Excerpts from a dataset
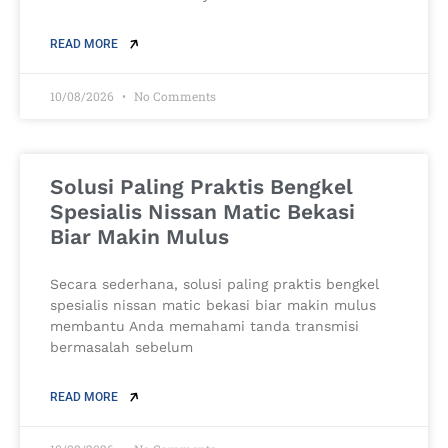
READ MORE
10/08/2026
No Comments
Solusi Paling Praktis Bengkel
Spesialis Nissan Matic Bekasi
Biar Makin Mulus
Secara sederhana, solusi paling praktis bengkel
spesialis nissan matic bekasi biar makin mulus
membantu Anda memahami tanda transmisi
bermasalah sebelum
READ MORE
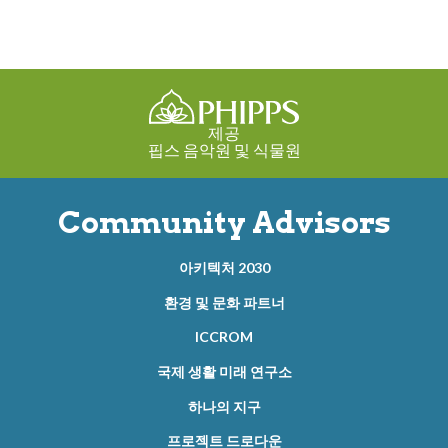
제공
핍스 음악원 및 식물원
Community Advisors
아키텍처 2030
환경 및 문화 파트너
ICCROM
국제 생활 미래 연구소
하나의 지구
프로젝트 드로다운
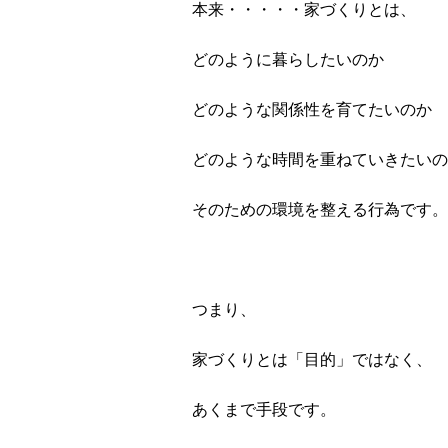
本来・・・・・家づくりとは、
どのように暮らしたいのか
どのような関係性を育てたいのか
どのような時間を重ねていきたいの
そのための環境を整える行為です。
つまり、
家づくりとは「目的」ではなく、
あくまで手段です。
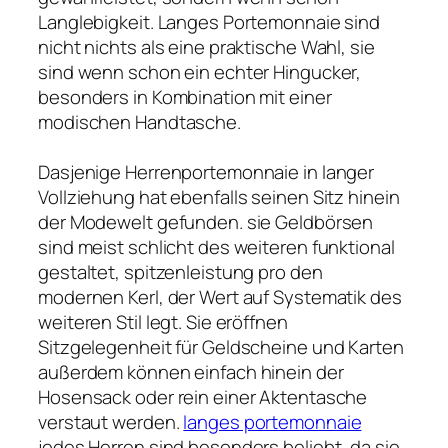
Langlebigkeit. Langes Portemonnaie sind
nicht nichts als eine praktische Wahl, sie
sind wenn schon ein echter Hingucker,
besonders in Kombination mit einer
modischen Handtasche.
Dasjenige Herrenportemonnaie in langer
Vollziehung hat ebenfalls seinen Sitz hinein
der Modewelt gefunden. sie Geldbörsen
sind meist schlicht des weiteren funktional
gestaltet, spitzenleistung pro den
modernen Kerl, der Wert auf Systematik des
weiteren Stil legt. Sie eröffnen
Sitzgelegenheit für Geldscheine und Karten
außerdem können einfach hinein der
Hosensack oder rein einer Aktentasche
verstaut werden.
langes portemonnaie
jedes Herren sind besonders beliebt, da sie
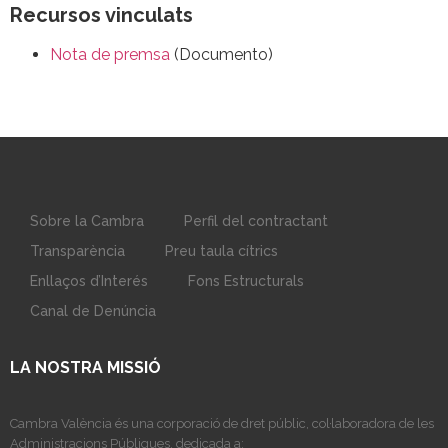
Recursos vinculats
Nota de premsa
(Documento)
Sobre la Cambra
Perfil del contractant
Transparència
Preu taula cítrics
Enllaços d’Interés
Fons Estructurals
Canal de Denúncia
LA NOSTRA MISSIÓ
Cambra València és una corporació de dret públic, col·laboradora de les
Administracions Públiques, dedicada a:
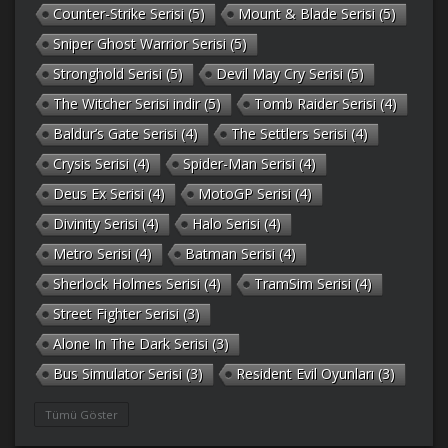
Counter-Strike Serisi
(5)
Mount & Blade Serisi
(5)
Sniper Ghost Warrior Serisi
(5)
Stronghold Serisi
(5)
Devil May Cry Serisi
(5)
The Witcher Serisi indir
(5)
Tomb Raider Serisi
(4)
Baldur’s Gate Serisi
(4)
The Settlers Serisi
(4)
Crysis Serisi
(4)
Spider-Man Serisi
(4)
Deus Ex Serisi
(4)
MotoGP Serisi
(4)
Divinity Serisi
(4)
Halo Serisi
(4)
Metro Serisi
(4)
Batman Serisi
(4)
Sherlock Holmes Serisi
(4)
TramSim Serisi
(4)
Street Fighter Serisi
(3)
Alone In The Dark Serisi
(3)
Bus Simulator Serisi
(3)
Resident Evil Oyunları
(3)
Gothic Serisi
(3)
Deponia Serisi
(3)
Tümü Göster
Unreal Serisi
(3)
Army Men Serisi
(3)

--

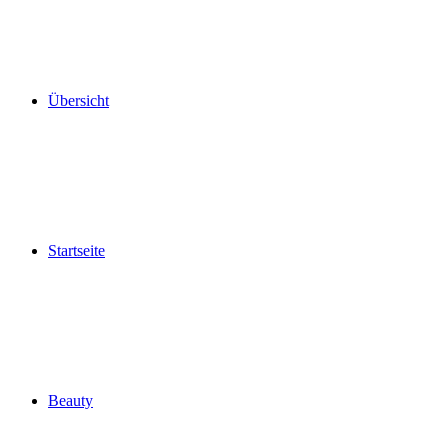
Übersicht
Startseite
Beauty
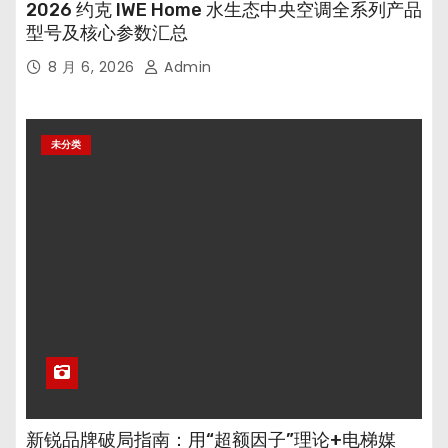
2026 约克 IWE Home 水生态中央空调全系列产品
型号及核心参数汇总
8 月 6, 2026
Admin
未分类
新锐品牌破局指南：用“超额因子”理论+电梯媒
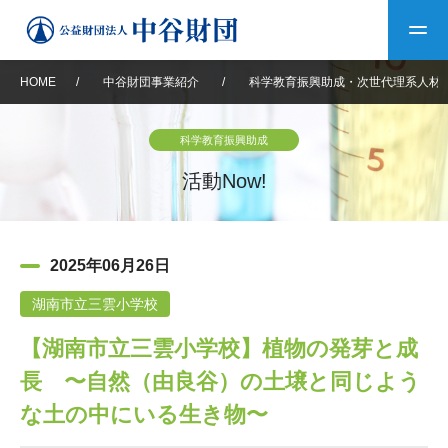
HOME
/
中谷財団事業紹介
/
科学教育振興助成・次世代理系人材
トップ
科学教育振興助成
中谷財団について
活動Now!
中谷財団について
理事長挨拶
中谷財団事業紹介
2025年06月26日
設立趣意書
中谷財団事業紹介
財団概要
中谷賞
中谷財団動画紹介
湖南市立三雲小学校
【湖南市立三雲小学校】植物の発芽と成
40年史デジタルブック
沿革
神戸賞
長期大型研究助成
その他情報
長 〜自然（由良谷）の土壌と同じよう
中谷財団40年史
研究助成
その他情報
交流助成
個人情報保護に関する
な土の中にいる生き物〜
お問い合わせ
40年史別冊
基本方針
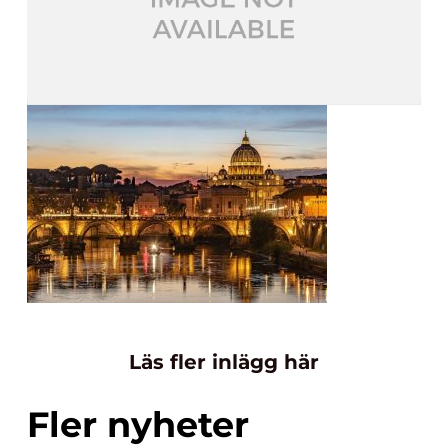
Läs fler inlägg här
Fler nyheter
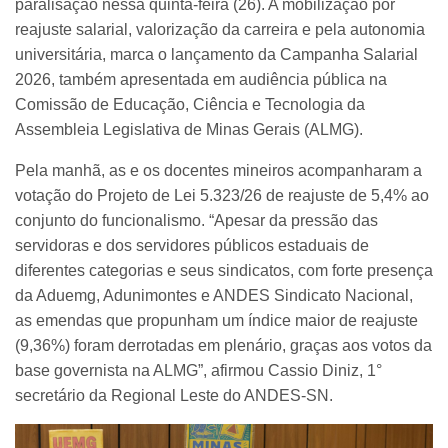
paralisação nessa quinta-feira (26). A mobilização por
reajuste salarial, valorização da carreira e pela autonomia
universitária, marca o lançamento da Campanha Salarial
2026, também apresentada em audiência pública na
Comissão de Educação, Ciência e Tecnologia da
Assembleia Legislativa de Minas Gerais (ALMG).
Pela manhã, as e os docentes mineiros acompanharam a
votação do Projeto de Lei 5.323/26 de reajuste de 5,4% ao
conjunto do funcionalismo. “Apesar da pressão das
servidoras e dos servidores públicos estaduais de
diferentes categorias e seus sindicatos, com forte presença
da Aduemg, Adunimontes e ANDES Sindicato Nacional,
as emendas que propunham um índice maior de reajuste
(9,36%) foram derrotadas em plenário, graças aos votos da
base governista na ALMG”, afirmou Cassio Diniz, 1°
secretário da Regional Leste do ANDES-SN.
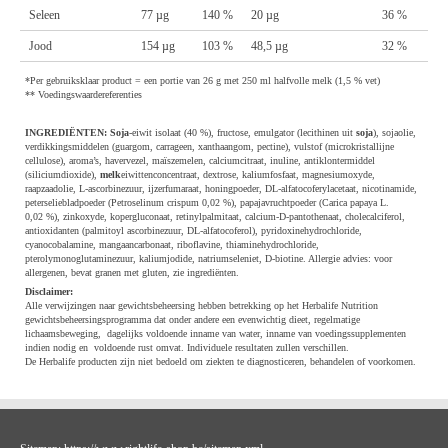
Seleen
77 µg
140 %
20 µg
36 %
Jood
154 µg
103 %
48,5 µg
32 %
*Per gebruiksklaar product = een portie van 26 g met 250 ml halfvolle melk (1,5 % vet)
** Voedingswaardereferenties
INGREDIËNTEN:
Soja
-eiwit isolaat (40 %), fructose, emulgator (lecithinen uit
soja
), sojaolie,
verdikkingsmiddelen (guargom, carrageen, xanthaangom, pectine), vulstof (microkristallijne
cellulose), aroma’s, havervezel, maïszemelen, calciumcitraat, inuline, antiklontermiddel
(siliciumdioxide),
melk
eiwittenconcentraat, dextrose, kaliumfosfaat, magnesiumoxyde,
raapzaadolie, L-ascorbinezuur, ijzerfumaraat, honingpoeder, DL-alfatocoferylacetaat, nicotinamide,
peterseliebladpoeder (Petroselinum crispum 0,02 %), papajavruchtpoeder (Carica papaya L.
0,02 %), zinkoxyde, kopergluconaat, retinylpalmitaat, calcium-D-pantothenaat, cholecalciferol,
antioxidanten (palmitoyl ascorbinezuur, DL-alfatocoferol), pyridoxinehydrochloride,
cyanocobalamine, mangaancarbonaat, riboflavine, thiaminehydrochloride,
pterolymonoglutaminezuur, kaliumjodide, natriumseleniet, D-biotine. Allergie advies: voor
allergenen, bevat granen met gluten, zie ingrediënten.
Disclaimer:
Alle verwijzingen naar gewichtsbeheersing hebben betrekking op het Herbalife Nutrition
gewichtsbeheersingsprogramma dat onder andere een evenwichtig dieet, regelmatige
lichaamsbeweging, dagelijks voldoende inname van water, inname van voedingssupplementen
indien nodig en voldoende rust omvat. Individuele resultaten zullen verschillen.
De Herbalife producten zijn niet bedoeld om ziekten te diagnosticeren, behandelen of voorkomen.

Required action>
Look through the records above and please copy every line in which the string "ALMG" occurs.

Task response>
Assembleia Legislativa de Minas Gerais (ALMG).
base governista na ALMG”, afirmou Cassio Diniz, 1°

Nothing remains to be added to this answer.